A number of holders such as those shown in FIG. 1 and 2 shown are then placed on a conveyor belt that flows through a feed-through furnace. It is heated in a hydrogen atmosphere, the maximum temperature being 380 ° C and the total time being 30 minutes is the time during which the holder and its bodies are at a temperature above the solidus point the solder material remains is about 5 minutes. During the heating period, the top Revenge of the preformed soldering body before and during the melting process of the hydrogen atmosphere Volatile contaminants are removed from the solder material and the liquid solder is cleaned up and agile. The liquid solder spreads over the surface 6, whereby the molten mateial of the two preformed soldering bodies approaches the silicon body 7 from opposite sides. Upon reaching of the silicon body 7, the solder penetrates between the mutually facing surfaces by capillary action of the holder and the silicon body. This creates trapped gas under the silicon body expelled. The amount of solder material is chosen so that it is sufficient to by capillary action to reach the silicon body 7. F i g. 3 shows the extent of the distribution by a broken line of the liquid soldering material 9. When it cools down, the is stuck between each other through capillary action facing surfaces of the silicon body and the holder formed solder layer well on the two each other facing surfaces, and this connection does not contain any vacancies and has no undesirable distribution of intermetallic compounds.

F i g. 4 shows a section through the starting position of the preformed soldering body 8 by means of dashed lines and finally the solder layer 9 and the part 10 of the layer which is formed by capillary action between the Surfaces of the body 7 and the plated copper washer 3 is formed.

As the next stage of manufacture, the wires 11 and 12 are ultrasonically connected to one end the emitter and base electrodes on the upper surface of the silicon body 9 and with the other End connected to the implementation points 5. Encapsulation of the assembly is terminated by assembly a metal hood over the copper washer 3, the metal tongue being welded to the steel plate 1 can be.
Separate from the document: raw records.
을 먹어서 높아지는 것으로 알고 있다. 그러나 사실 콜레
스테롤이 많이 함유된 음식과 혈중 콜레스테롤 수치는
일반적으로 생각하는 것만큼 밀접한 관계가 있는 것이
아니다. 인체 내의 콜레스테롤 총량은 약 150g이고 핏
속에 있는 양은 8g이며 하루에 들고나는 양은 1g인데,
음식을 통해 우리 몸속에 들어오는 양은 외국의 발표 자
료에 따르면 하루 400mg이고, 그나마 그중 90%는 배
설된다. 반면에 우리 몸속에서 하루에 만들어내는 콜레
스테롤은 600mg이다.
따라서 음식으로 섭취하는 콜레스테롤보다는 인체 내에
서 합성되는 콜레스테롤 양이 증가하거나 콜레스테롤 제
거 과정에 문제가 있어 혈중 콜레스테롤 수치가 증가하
Other embodiments of solder bodies and the semiconductor body on the support surface for use a method according to the invention is exemplified below with reference to FIGS. 5 to 11 described. These figures correspond to the plan view according to FIG. 2, the semiconductor body 7 being the same Dimensions. however, the soldering bodies differ in shape and / or position. Next are the different ones Steps of the process essentially as described in the above embodiment are.
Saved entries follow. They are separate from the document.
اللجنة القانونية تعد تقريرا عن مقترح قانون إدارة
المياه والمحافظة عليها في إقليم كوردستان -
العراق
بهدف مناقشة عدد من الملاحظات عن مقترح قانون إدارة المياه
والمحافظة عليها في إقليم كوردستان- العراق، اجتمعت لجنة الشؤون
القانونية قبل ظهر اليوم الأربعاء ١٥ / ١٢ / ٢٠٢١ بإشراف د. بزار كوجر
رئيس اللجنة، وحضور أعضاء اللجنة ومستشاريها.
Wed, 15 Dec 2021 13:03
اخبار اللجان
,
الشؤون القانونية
F i g. Figure 5 shows a single preformed solder body 21 with a recess whose sides are parallel to

two adjacent sides of the semiconductor body 6 extend.

F i g. 6 shows two triangular preformed solder bodies 22, the adjoining sides of the semiconductor body 7 are facing and Fig.7 two similar triangular

preformed solder bodies 23 facing opposite sides of the semiconductor body 7.

F i g. 8 shows two disk-shaped, pre-formed soldering bodies 24 in the form of circular sections, which are connected to two opposite sides of the semiconductor body 7 border.

F i g. 9 shows two rectangular, pre-formed soldering bodies 25, which lie on opposite sides of the semiconductor body 7.
F i g. 10 shows two pre-formed soldering disks 26, which

Ren center line coincides with a diagonal of the semiconductor body 7

Fig. 11 shows two solder bodies in the form of wires 29, which lie on opposite sides of the semiconductor body 7.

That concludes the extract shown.